I’ve got a recursive descent parser for message pack that I want to allocate with.
The user provides their type, and the generics take care of the rest. Whatever I return, the user will just have to clean up themselves.
pub fn decodeAlloc(allocator: std.mem.Allocator, comptime T: type, in: []const u8) error{ OutOfMemory, Invalid }!T {
var fbs = std.io.fixedBufferStream(in);
var arena = std.heap.ArenaAllocator.init(allocator);
errdefer arena.deinit();
const res = decodeAny(T, fbs.reader(), fbs.seekableStream(), arena.allocator()) catch |err| switch (err) {
error.OutOfMemory => return error.OutOfMemory,
error.Invalid => return error.Invalid,
error.EndOfStream => return error.Invalid,
};
if (fbs.pos != fbs.buffer.len) return error.Invalid;
return res;
}
test "decode slice bools" {
const decoded = try decodeAlloc(std.testing.allocator, []bool, &.{ 0b10010011, 0xc3, 0xc2, 0xc3 });
defer std.testing.allocator.free(decoded);
const expected: []const bool = &.{ true, false, true };
try std.testing.expectEqualSlices(bool, expected, decoded);
}
Did you spot the bug?
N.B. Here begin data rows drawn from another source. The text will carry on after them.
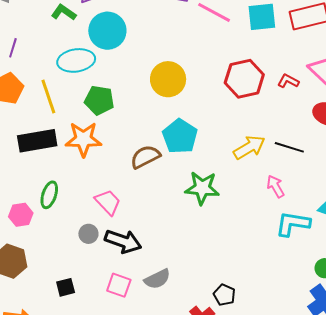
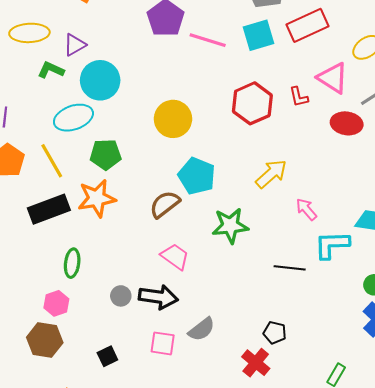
red L-shape: (288, 81) -> (299, 97), turned -120
black line: (289, 147) -> (290, 268), moved
pink trapezoid: (108, 202) -> (175, 257), moved
pink hexagon: (21, 215) -> (56, 303), moved

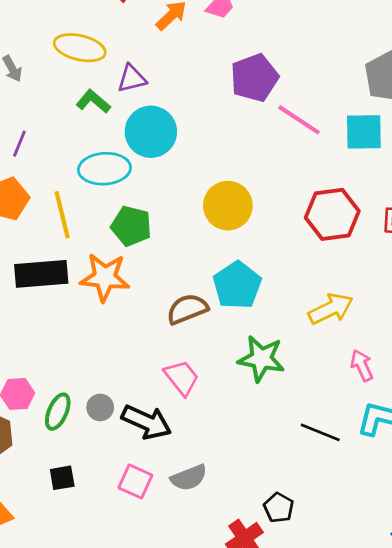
green ellipse: (72, 263) -> (58, 412), moved

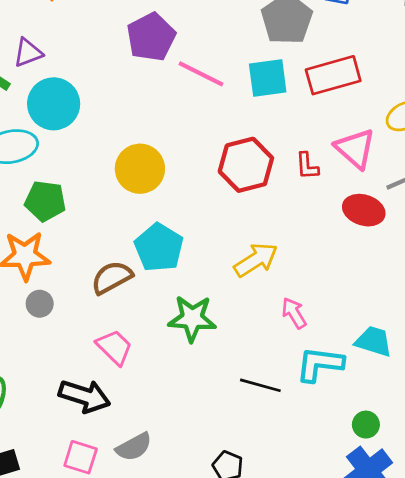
gray circle: (100, 407) -> (40, 304), moved

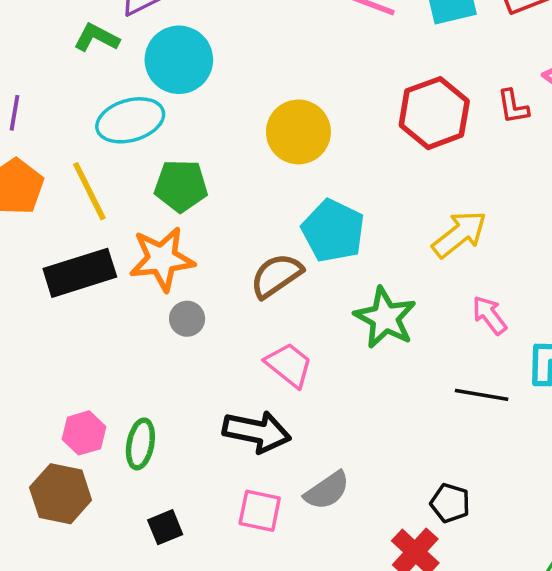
pink arrow: (294, 313) -> (489, 315), moved
green star: (192, 318) -> (385, 318), turned 30

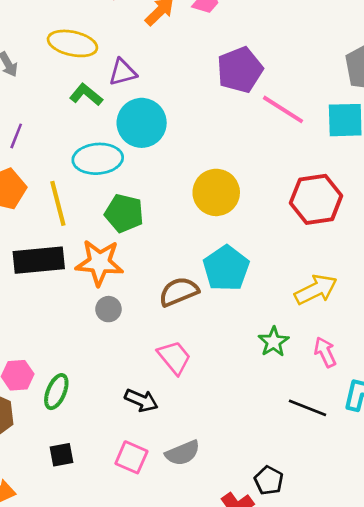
green star: (385, 318) -> (274, 342), moved, size x0.7
black arrow: (257, 432) -> (141, 400), size x0.7

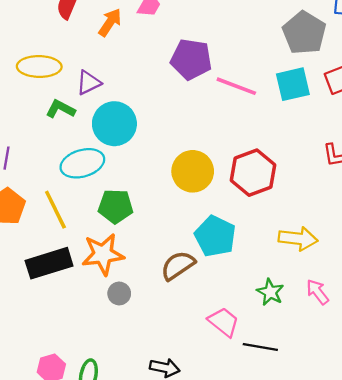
purple pentagon: (240, 70) -> (191, 59), turned -30
red hexagon: (316, 199) -> (253, 173), moved
yellow arrow: (316, 290) -> (298, 239), turned 45
pink trapezoid: (174, 357) -> (224, 322), moved
black line: (307, 408) -> (260, 347), moved

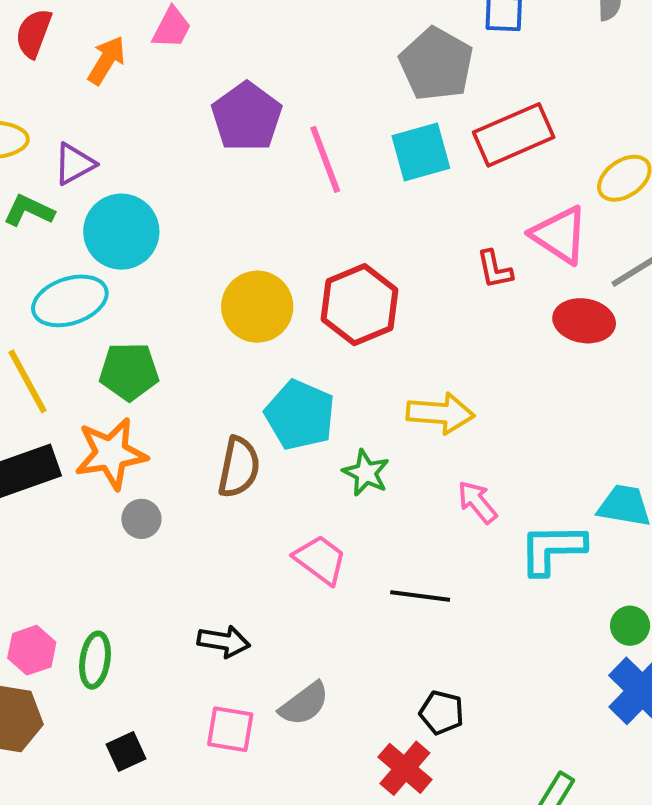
purple pentagon: (191, 59) -> (247, 117), turned 30
pink line: (236, 86) -> (325, 159), turned 51
brown semicircle: (178, 265) -> (239, 467), turned 138
green star: (270, 292) -> (366, 473), moved
black line: (260, 347) -> (420, 596), moved

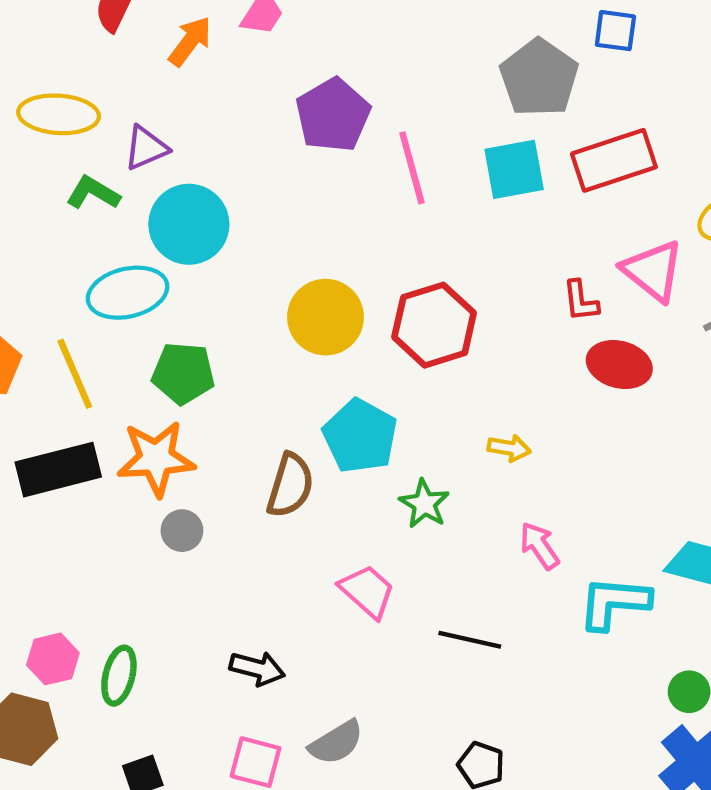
red ellipse: (584, 321) -> (619, 365), moved
yellow arrow: (440, 413) -> (509, 448), size x0.6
The arena allocator has “overhead”. On each allocation, it needs to allocate some extra stuff to track what it has allocated. On the happy path, I leak memory in decodeAlloc
due to this extra memory usage.
How do I fix this? The primary reason I am using an arena is that I can happily decode a stream without errors, but if the stream does not end at the correct byte, I want to return an error. Is this a flaw in my decoding API? Should I just not return an error if the stream is too long, i.e. delete this line?
if (fbs.pos != fbs.buffer.len) return error.Invalid;
Maybe I could add an is_end: bool
parameter to my recursive decent parser but then I have to clutter every single parsing function with a check to see if its at the end.